Problem to work on:
Reproduce all the data, character for character.

Recorded information:
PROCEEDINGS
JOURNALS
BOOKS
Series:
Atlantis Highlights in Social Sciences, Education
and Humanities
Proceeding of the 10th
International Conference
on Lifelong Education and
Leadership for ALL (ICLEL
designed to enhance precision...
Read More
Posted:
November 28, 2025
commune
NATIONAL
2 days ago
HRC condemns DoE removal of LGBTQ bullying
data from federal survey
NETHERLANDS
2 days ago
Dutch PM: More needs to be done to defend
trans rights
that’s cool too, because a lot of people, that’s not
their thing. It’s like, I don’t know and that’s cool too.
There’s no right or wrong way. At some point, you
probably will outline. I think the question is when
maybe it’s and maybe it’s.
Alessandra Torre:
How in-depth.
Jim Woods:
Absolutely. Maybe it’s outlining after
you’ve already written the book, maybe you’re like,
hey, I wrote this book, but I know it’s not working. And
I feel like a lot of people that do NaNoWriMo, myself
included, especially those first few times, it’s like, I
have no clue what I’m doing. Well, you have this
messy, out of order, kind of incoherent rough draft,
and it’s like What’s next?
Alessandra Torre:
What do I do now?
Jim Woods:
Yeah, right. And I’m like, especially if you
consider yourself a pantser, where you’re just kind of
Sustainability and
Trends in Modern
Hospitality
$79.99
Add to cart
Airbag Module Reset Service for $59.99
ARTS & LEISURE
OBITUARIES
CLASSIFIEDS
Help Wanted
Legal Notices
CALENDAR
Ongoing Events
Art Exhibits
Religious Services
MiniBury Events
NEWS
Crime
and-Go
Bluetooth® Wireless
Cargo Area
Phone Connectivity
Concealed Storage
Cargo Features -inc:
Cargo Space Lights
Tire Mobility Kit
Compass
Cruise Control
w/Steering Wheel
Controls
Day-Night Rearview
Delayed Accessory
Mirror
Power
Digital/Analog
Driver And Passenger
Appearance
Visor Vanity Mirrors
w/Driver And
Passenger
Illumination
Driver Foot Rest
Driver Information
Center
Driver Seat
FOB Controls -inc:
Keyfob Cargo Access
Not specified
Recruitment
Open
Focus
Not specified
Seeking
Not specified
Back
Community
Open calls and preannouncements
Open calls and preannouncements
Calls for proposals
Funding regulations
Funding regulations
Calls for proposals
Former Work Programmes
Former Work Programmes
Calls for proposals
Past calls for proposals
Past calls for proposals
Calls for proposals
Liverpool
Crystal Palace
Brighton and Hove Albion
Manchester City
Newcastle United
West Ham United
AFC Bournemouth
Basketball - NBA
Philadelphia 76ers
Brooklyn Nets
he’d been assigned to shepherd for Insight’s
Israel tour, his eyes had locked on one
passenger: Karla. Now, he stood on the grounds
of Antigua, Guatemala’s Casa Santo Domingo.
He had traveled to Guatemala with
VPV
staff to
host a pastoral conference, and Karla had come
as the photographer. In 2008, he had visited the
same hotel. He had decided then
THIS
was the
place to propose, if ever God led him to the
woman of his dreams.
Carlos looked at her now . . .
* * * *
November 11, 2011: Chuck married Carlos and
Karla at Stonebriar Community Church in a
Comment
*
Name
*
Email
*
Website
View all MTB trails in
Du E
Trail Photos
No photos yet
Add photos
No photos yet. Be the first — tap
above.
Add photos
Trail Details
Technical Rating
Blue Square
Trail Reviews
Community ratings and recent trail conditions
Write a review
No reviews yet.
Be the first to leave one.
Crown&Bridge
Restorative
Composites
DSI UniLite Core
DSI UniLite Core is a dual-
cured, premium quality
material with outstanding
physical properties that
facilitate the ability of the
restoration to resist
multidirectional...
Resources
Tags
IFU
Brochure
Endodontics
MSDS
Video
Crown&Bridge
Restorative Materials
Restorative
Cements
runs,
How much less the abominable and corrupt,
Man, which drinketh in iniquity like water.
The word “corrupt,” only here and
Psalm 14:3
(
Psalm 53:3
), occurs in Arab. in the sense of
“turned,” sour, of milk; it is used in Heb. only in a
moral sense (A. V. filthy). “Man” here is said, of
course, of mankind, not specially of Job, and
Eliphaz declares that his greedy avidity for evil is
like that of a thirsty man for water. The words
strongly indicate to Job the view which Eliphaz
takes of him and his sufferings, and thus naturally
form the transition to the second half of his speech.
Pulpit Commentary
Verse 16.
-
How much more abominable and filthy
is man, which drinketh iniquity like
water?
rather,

Result of the exercise:
PROCEEDINGS
JOURNALS
BOOKS
Series:
Atlantis Highlights in Social Sciences, Education
and Humanities
Proceeding of the 10th
International Conference
on Lifelong Education and
Leadership for ALL (ICLEL
designed to enhance precision...
Read More
Posted:
November 28, 2025
commune
NATIONAL
2 days ago
HRC condemns DoE removal of LGBTQ bullying
data from federal survey
NETHERLANDS
2 days ago
Dutch PM: More needs to be done to defend
trans rights
that’s cool too, because a lot of people, that’s not
their thing. It’s like, I don’t know and that’s cool too.
There’s no right or wrong way. At some point, you
probably will outline. I think the question is when
maybe it’s and maybe it’s.
Alessandra Torre:
How in-depth.
Jim Woods:
Absolutely. Maybe it’s outlining after
you’ve already written the book, maybe you’re like,
hey, I wrote this book, but I know it’s not working. And
I feel like a lot of people that do NaNoWriMo, myself
included, especially those first few times, it’s like, I
have no clue what I’m doing. Well, you have this
messy, out of order, kind of incoherent rough draft,
and it’s like What’s next?
Alessandra Torre:
What do I do now?
Jim Woods:
Yeah, right. And I’m like, especially if you
consider yourself a pantser, where you’re just kind of
Sustainability and
Trends in Modern
Hospitality
$79.99
Add to cart
Airbag Module Reset Service for $59.99
ARTS & LEISURE
OBITUARIES
CLASSIFIEDS
Help Wanted
Legal Notices
CALENDAR
Ongoing Events
Art Exhibits
Religious Services
MiniBury Events
NEWS
Crime
and-Go
Bluetooth® Wireless
Cargo Area
Phone Connectivity
Concealed Storage
Cargo Features -inc:
Cargo Space Lights
Tire Mobility Kit
Compass
Cruise Control
w/Steering Wheel
Controls
Day-Night Rearview
Delayed Accessory
Mirror
Power
Digital/Analog
Driver And Passenger
Appearance
Visor Vanity Mirrors
w/Driver And
Passenger
Illumination
Driver Foot Rest
Driver Information
Center
Driver Seat
FOB Controls -inc:
Keyfob Cargo Access
Not specified
Recruitment
Open
Focus
Not specified
Seeking
Not specified
Back
Community
Open calls and preannouncements
Open calls and preannouncements
Calls for proposals
Funding regulations
Funding regulations
Calls for proposals
Former Work Programmes
Former Work Programmes
Calls for proposals
Past calls for proposals
Past calls for proposals
Calls for proposals
Liverpool
Crystal Palace
Brighton and Hove Albion
Manchester City
Newcastle United
West Ham United
AFC Bournemouth
Basketball - NBA
Philadelphia 76ers
Brooklyn Nets
he’d been assigned to shepherd for Insight’s
Israel tour, his eyes had locked on one
passenger: Karla. Now, he stood on the grounds
of Antigua, Guatemala’s Casa Santo Domingo.
He had traveled to Guatemala with
VPV
staff to
host a pastoral conference, and Karla had come
as the photographer. In 2008, he had visited the
same hotel. He had decided then
THIS
was the
place to propose, if ever God led him to the
woman of his dreams.
Carlos looked at her now . . .
* * * *
November 11, 2011: Chuck married Carlos and
Karla at Stonebriar Community Church in a
Comment
*
Name
*
Email
*
Website
View all MTB trails in
Du E
Trail Photos
No photos yet
Add photos
No photos yet. Be the first — tap
above.
Add photos
Trail Details
Technical Rating
Blue Square
Trail Reviews
Community ratings and recent trail conditions
Write a review
No reviews yet.
Be the first to leave one.
Crown&Bridge
Restorative
Composites
DSI UniLite Core
DSI UniLite Core is a dual-
cured, premium quality
material with outstanding
physical properties that
facilitate the ability of the
restoration to resist
multidirectional...
Resources
Tags
IFU
Brochure
Endodontics
MSDS
Video
Crown&Bridge
Restorative Materials
Restorative
Cements
runs,
How much less the abominable and corrupt,
Man, which drinketh in iniquity like water.
The word “corrupt,” only here and
Psalm 14:3
(
Psalm 53:3
), occurs in Arab. in the sense of
“turned,” sour, of milk; it is used in Heb. only in a
moral sense (A. V. filthy). “Man” here is said, of
course, of mankind, not specially of Job, and
Eliphaz declares that his greedy avidity for evil is
like that of a thirsty man for water. The words
strongly indicate to Job the view which Eliphaz
takes of him and his sufferings, and thus naturally
form the transition to the second half of his speech.
Pulpit Commentary
Verse 16.
-
How much more abominable and filthy
is man, which drinketh iniquity like
water?
rather,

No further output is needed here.